EXERCISE DETAILS =
Repeat the data exactly as it appears.
___ EXERCISE DATA
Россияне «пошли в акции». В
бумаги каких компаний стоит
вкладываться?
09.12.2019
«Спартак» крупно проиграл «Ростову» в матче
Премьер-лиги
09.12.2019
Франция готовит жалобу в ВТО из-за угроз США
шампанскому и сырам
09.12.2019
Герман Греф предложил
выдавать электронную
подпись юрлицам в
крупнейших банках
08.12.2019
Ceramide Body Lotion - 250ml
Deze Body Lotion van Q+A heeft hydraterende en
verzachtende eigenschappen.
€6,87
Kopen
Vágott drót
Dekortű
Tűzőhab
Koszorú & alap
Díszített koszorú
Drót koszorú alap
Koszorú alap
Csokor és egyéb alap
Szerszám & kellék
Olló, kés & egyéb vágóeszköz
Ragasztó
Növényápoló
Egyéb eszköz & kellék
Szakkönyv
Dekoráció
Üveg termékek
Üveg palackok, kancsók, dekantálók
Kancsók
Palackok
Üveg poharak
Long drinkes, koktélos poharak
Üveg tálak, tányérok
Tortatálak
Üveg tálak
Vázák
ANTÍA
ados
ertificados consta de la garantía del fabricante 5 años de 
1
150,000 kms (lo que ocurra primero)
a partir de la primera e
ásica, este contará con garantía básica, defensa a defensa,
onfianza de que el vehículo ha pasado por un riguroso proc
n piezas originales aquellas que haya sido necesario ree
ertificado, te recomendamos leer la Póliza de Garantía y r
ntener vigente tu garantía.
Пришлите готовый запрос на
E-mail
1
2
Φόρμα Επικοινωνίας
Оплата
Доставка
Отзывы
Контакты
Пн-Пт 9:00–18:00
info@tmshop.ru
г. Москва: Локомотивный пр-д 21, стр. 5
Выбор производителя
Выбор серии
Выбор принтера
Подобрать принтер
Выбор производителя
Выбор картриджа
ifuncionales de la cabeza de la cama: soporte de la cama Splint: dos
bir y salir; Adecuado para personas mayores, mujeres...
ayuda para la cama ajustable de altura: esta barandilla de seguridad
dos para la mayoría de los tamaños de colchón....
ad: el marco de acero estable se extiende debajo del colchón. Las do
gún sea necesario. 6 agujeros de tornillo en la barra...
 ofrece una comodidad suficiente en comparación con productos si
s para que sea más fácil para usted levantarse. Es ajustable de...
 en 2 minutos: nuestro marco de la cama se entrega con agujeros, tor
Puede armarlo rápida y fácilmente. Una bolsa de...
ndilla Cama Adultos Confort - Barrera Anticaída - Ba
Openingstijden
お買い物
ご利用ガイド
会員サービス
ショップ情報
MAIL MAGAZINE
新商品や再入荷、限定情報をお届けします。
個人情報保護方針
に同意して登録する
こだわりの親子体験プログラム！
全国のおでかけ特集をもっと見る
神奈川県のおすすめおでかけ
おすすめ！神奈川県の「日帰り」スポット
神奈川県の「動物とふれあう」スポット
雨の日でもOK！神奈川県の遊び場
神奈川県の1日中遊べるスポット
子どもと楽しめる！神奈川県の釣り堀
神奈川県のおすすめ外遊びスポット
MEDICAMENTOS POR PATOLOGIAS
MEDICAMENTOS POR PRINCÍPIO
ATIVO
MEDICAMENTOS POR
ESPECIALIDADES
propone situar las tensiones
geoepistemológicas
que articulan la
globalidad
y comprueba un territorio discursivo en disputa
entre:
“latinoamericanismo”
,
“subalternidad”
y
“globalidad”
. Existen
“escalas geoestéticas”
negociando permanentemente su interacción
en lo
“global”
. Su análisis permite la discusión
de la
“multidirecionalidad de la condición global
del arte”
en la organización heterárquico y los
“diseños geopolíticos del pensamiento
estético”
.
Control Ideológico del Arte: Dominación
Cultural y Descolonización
______
THE ANSWER =
Россияне «пошли в акции». В
бумаги каких компаний стоит
вкладываться?
09.12.2019
«Спартак» крупно проиграл «Ростову» в матче
Премьер-лиги
09.12.2019
Франция готовит жалобу в ВТО из-за угроз США
шампанскому и сырам
09.12.2019
Герман Греф предложил
выдавать электронную
подпись юрлицам в
крупнейших банках
08.12.2019
Ceramide Body Lotion - 250ml
Deze Body Lotion van Q+A heeft hydraterende en
verzachtende eigenschappen.
€6,87
Kopen
Vágott drót
Dekortű
Tűzőhab
Koszorú & alap
Díszített koszorú
Drót koszorú alap
Koszorú alap
Csokor és egyéb alap
Szerszám & kellék
Olló, kés & egyéb vágóeszköz
Ragasztó
Növényápoló
Egyéb eszköz & kellék
Szakkönyv
Dekoráció
Üveg termékek
Üveg palackok, kancsók, dekantálók
Kancsók
Palackok
Üveg poharak
Long drinkes, koktélos poharak
Üveg tálak, tányérok
Tortatálak
Üveg tálak
Vázák
ANTÍA
ados
ertificados consta de la garantía del fabricante 5 años de 
1
150,000 kms (lo que ocurra primero)
a partir de la primera e
ásica, este contará con garantía básica, defensa a defensa,
onfianza de que el vehículo ha pasado por un riguroso proc
n piezas originales aquellas que haya sido necesario ree
ertificado, te recomendamos leer la Póliza de Garantía y r
ntener vigente tu garantía.
Пришлите готовый запрос на
E-mail
1
2
Φόρμα Επικοινωνίας
Оплата
Доставка
Отзывы
Контакты
Пн-Пт 9:00–18:00
info@tmshop.ru
г. Москва: Локомотивный пр-д 21, стр. 5
Выбор производителя
Выбор серии
Выбор принтера
Подобрать принтер
Выбор производителя
Выбор картриджа
ifuncionales de la cabeza de la cama: soporte de la cama Splint: dos
bir y salir; Adecuado para personas mayores, mujeres...
ayuda para la cama ajustable de altura: esta barandilla de seguridad
dos para la mayoría de los tamaños de colchón....
ad: el marco de acero estable se extiende debajo del colchón. Las do
gún sea necesario. 6 agujeros de tornillo en la barra...
 ofrece una comodidad suficiente en comparación con productos si
s para que sea más fácil para usted levantarse. Es ajustable de...
 en 2 minutos: nuestro marco de la cama se entrega con agujeros, tor
Puede armarlo rápida y fácilmente. Una bolsa de...
ndilla Cama Adultos Confort - Barrera Anticaída - Ba
Openingstijden
お買い物
ご利用ガイド
会員サービス
ショップ情報
MAIL MAGAZINE
新商品や再入荷、限定情報をお届けします。
個人情報保護方針
に同意して登録する
こだわりの親子体験プログラム！
全国のおでかけ特集をもっと見る
神奈川県のおすすめおでかけ
おすすめ！神奈川県の「日帰り」スポット
神奈川県の「動物とふれあう」スポット
雨の日でもOK！神奈川県の遊び場
神奈川県の1日中遊べるスポット
子どもと楽しめる！神奈川県の釣り堀
神奈川県のおすすめ外遊びスポット
MEDICAMENTOS POR PATOLOGIAS
MEDICAMENTOS POR PRINCÍPIO
ATIVO
MEDICAMENTOS POR
ESPECIALIDADES
propone situar las tensiones
geoepistemológicas
que articulan la
globalidad
y comprueba un territorio discursivo en disputa
entre:
“latinoamericanismo”
,
“subalternidad”
y
“globalidad”
. Existen
“escalas geoestéticas”
negociando permanentemente su interacción
en lo
“global”
. Su análisis permite la discusión
de la
“multidirecionalidad de la condición global
del arte”
en la organización heterárquico y los
“diseños geopolíticos del pensamiento
estético”
.
Control Ideológico del Arte: Dominación
Cultural y Descolonización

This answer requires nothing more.